> _What the task requires_
Present the count of lines in the entries below that hold "оборудование", and present nothing else.

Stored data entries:
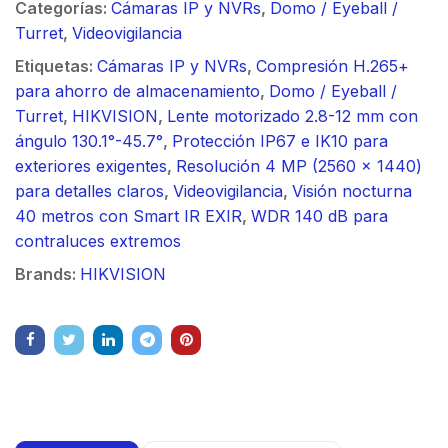
Categorías:
Cámaras IP y NVRs
,
Domo / Eyeball /
Turret
,
Videovigilancia
Etiquetas:
Cámaras IP y NVRs
,
Compresión H.265+
para ahorro de almacenamiento
,
Domo / Eyeball /
Turret
,
HIKVISION
,
Lente motorizado 2.8-12 mm con
ángulo 130.1°-45.7°
,
Protección IP67 e IK10 para
exteriores exigentes
,
Resolución 4 MP (2560 x 1440)
para detalles claros
,
Videovigilancia
,
Visión nocturna
40 metros con Smart IR EXIR
,
WDR 140 dB para
contraluces extremos
Brands:
HIKVISION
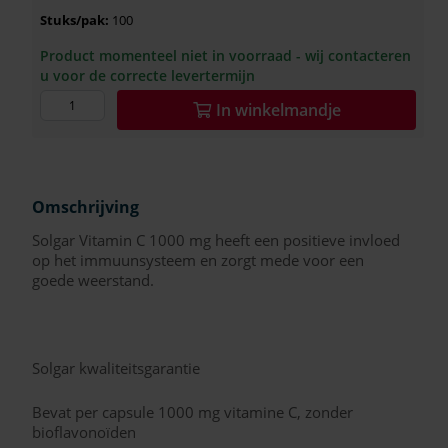
Stuks/pak:
100
Product momenteel niet in voorraad - wij contacteren
u voor de correcte levertermijn
In
winkelmandje
Omschrijving
Solgar Vitamin C 1000 mg heeft een positieve invloed
op het immuunsysteem en zorgt mede voor een
goede weerstand.
Solgar kwaliteitsgarantie
Bevat per capsule 1000 mg vitamine C, zonder
bioflavonoïden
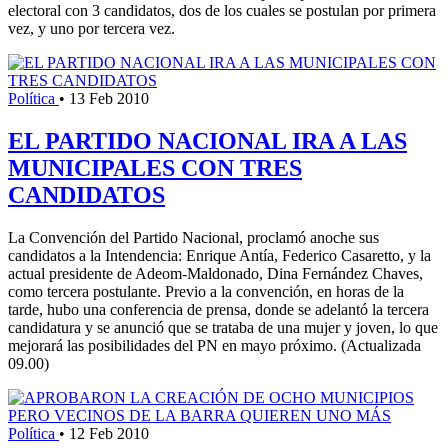
electoral con 3 candidatos, dos de los cuales se postulan por primera
vez, y uno por tercera vez.
Política
•
13 Feb 2010
EL PARTIDO NACIONAL IRA A LAS
MUNICIPALES CON TRES
CANDIDATOS
La Convención del Partido Nacional, proclamó anoche sus
candidatos a la Intendencia: Enrique Antía, Federico Casaretto, y la
actual presidente de Adeom-Maldonado, Dina Fernández Chaves,
como tercera postulante. Previo a la convención, en horas de la
tarde, hubo una conferencia de prensa, donde se adelantó la tercera
candidatura y se anunció que se trataba de una mujer y joven, lo que
mejorará las posibilidades del PN en mayo próximo. (Actualizada
09.00)
Política
•
12 Feb 2010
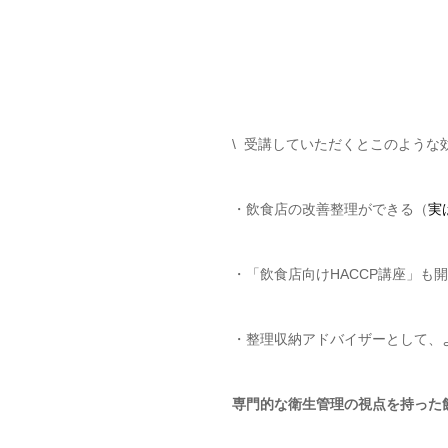
\ 受講していただくとこのような
・飲食店の改善整理ができる（
実
・「飲食店向けHACCP講座」も
・整理収納アドバイザーとして、
専門的な衛生管理の視点を持った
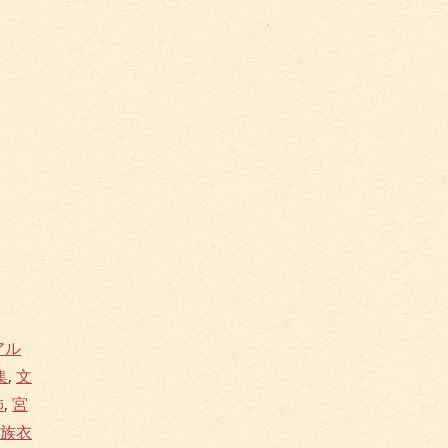
アル
集
,
文
飾
,
宮
族衣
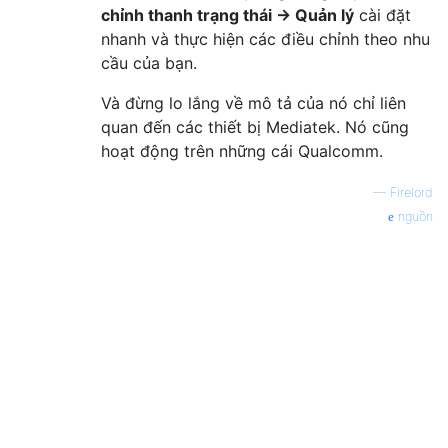
chỉnh thanh trạng thái → Quản lý
cài đặt
nhanh và thực hiện các điều chỉnh theo nhu
cầu của bạn.
Và đừng lo lắng về mô tả của nó chỉ liên
quan đến các thiết bị Mediatek. Nó cũng
hoạt động trên những cái Qualcomm.
—
Firelord
nguồn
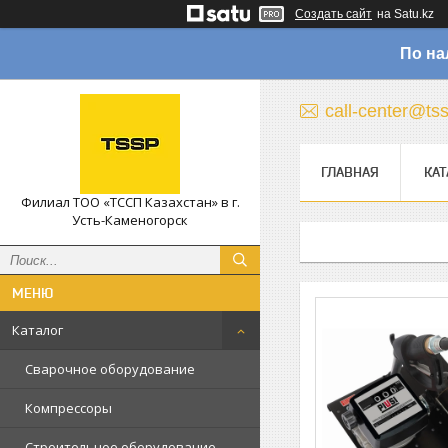
Создать сайт
на Satu.kz
По на
call-center@ts
ГЛАВНАЯ
КАТ
Филиал ТОО «ТССП Казахстан» в г.
Усть-Каменогорск
Каталог
Сварочное оборудование
Компрессоры
Строительное оборудование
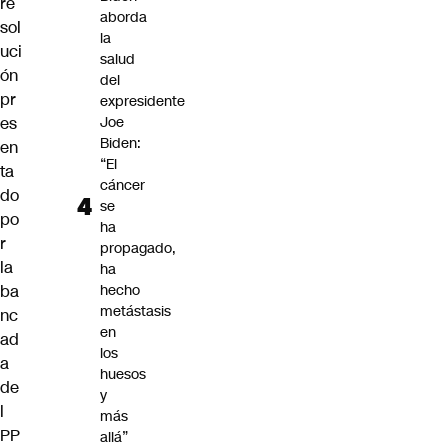
re
aborda
sol
la
uci
salud
ón
del
pr
expresidente
es
Joe
Biden:
en
“El
ta
cáncer
do
se
po
ha
r
propagado,
la
ha
ba
hecho
metástasis
nc
en
ad
los
a
huesos
de
y
l
más
PP
allá”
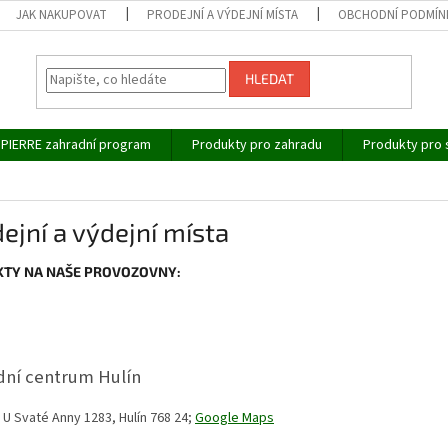
JAK NAKUPOVAT
PRODEJNÍ A VÝDEJNÍ MÍSTA
OBCHODNÍ PODMÍN
HLEDAT
IPIERRE zahradní program
Produkty pro zahradu
Produkty pro 
ejní a výdejní místa
TY NA NAŠE PROVOZOVNY:
dní centrum Hulín
U Svaté Anny 1283, Hulín 768 24;
Google Maps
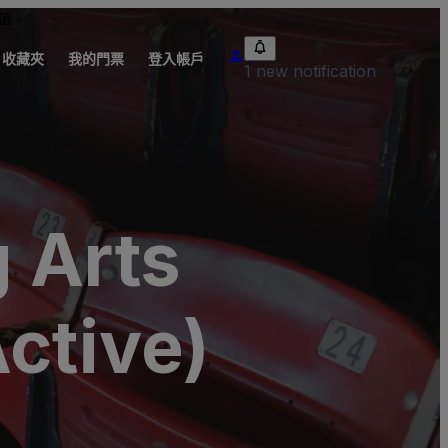
值。
收藏夾
我的門票
登入帳戶
1 new notification
 Arts
ctive)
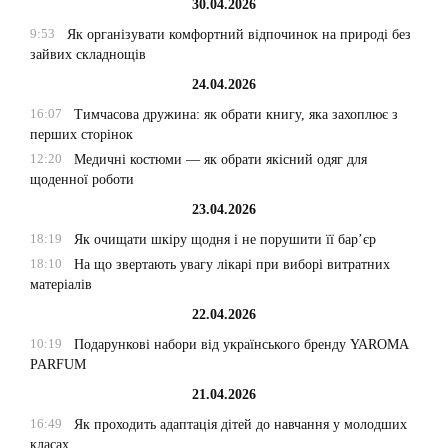
30.04.2026
9:53
Як організувати комфортний відпочинок на природі без
зайвих складнощів
24.04.2026
16:07
Тимчасова дружина: як обрати книгу, яка захоплює з
перших сторінок
12:20
Медичні костюми — як обрати якісний одяг для
щоденної роботи
23.04.2026
18:19
Як очищати шкіру щодня і не порушити її бар’єр
18:10
На що звертають увагу лікарі при виборі витратних
матеріалів
22.04.2026
10:19
Подарункові набори від українського бренду YAROMA
PARFUM
21.04.2026
16:49
Як проходить адаптація дітей до навчання у молодших
класах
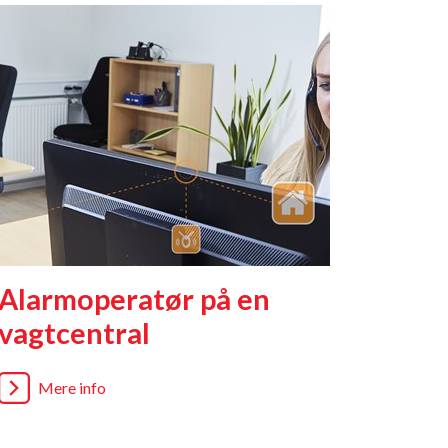
Alarmoperatør på en
vagtcentral
Mere info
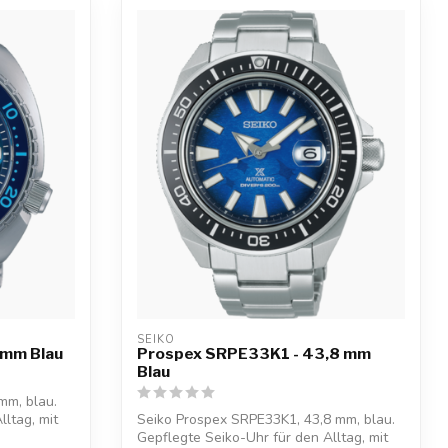
SEIKO
 mm Blau
Prospex SRPE33K1 - 43,8 mm
Blau
mm, blau.
lltag, mit
Seiko Prospex SRPE33K1, 43,8 mm, blau.
Gepflegte Seiko-Uhr für den Alltag, mit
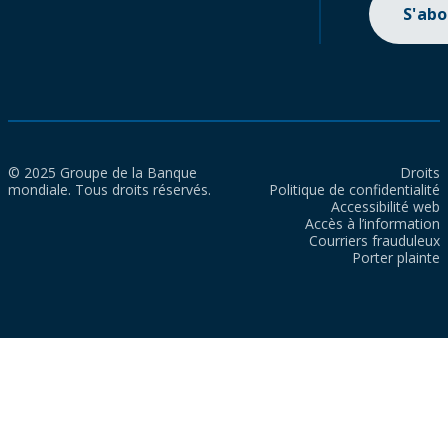
S'ab
© 2025 Groupe de la Banque
Droits
mondiale. Tous droits réservés.
Politique de confidentialité
Accessibilité web
Accès à l’information
Courriers frauduleux
Porter plainte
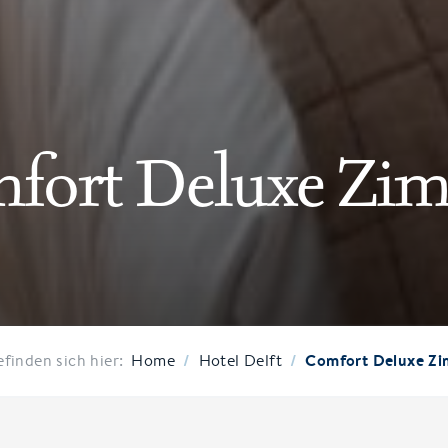
fort Deluxe Zi
/
/
Comfort Deluxe Z
efinden sich hier:
Home
Hotel Delft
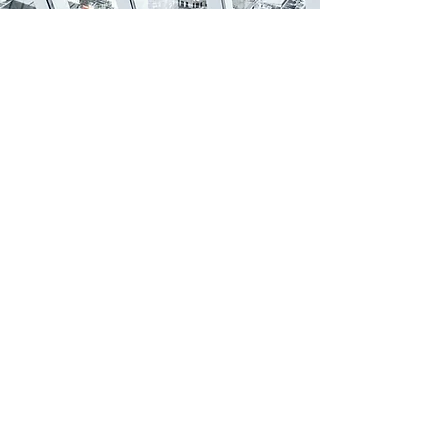
Последние
статьи
На этом языке пока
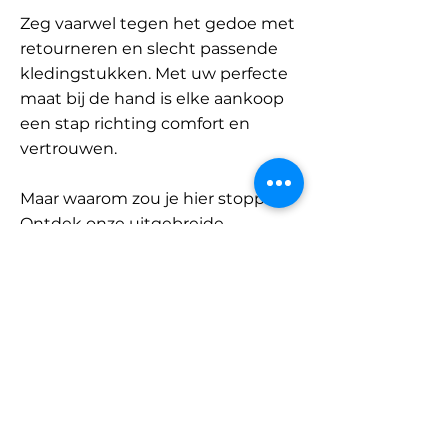
Zeg vaarwel tegen het gedoe met
retourneren en slecht passende
kledingstukken. Met uw perfecte
maat bij de hand is elke aankoop
een stap richting comfort en
vertrouwen.
Maar waarom zou je hier stoppen?
Ontdek onze uitgebreide
database met merken en
categorieën en vind jouw maat.
Onthoud: met SizeBuddy aan uw
zijde is de perfecte pasvorm
slechts één klik verwijderd.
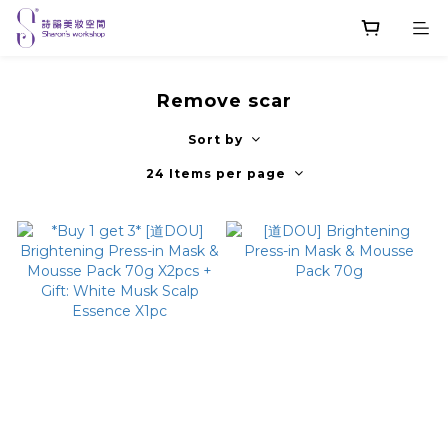
Remove scar
Sort by
24 Items per page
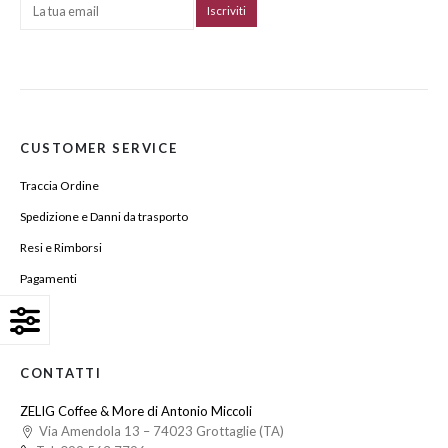
CUSTOMER SERVICE
Traccia Ordine
Spedizione e Danni da trasporto
Resi e Rimborsi
Pagamenti
Login
CONTATTI
ZELIG Coffee & More di Antonio Miccoli
Via Amendola 13 – 74023 Grottaglie (TA)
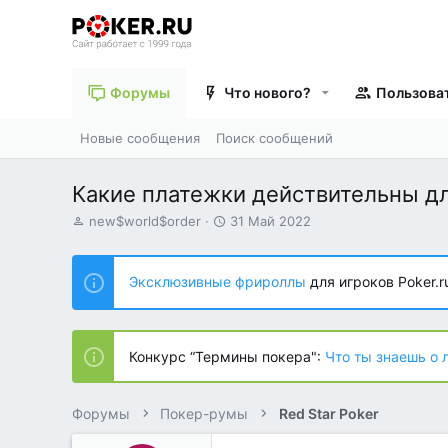
Форумы
Что нового?
Пользова
Новые сообщения
Поиск сообщений
Какие платежки действительны дл
А
Д
new$world$order
31 Май 2022
в
а
т
т
о
а
Эксклюзивные фрироллы
для игроков Poker.r
р
н
т
а
е
ч
м
а
Конкурс “Термины покера":
Что ты знаешь о 
ы
л
а
Форумы
Покер-румы
Red Star Poker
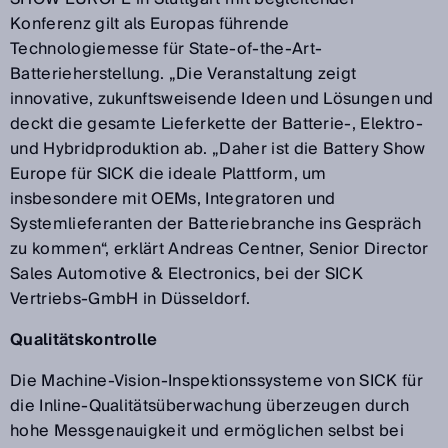
Konferenz gilt als Europas führende
Technologiemesse für State-of-the-Art-
Batterieherstellung. „Die Veranstaltung zeigt
innovative, zukunftsweisende Ideen und Lösungen und
deckt die gesamte Lieferkette der Batterie-, Elektro-
und Hybridproduktion ab. „Daher ist die Battery Show
Europe für SICK die ideale Plattform, um
insbesondere mit OEMs, Integratoren und
Systemlieferanten der Batteriebranche ins Gespräch
zu kommen“, erklärt Andreas Centner, Senior Director
Sales Automotive & Electronics, bei der SICK
Vertriebs-GmbH in Düsseldorf.
Qualitätskontrolle
Die Machine-Vision-Inspektionssysteme von SICK für
die Inline-Qualitätsüberwachung überzeugen durch
hohe Messgenauigkeit und ermöglichen selbst bei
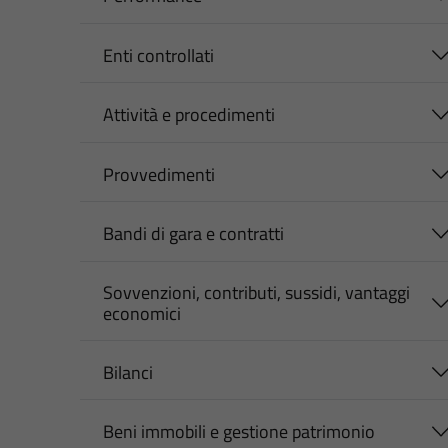
Enti controllati
Attività e procedimenti
Provvedimenti
Bandi di gara e contratti
Sovvenzioni, contributi, sussidi, vantaggi
economici
Bilanci
Beni immobili e gestione patrimonio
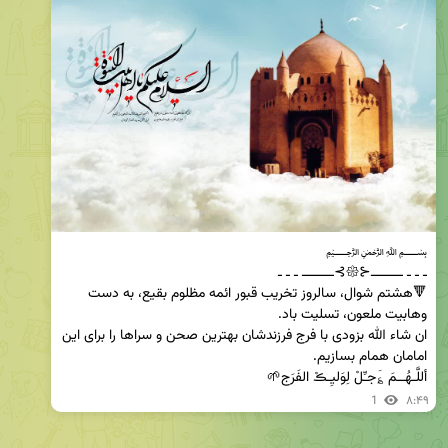
🔻هشتم شوال، سالروز تخریب قبور ائمه مظلوم بقیع، به دست 
ان شاء الله بزودی با فرج فرزندشان بهترین صحن و سراها را برای این 
أللَّـھُــمَ ؏َجـِّلْ لِوَلیِـڪْ الفَرَج🌱
1
۸:۴۹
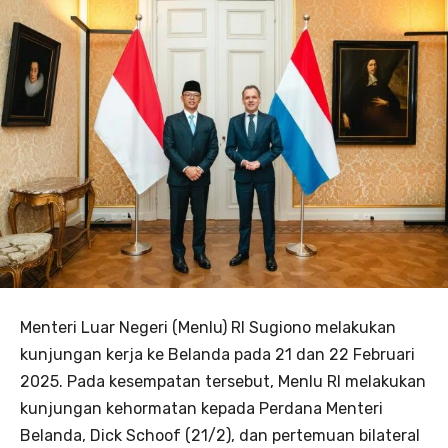
Menteri Luar Negeri (Menlu) RI Sugiono melakukan
kunjungan kerja ke Belanda pada 21 dan 22 Februari
2025. Pada kesempatan tersebut, Menlu RI melakukan
kunjungan kehormatan kepada Perdana Menteri
Belanda, Dick Schoof (21/2), dan pertemuan bilateral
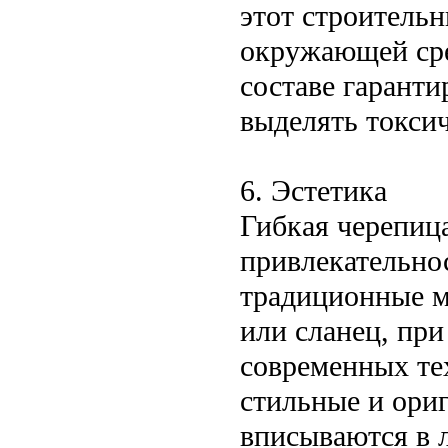
этот строитель
окружающей сре
составе гаранти
выделять токси
6. Эстетика
Гибкая черепица
привлекательно
традиционные м
или сланец, пр
современных тех
стильные и ори
вписываются в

> _Answer_
2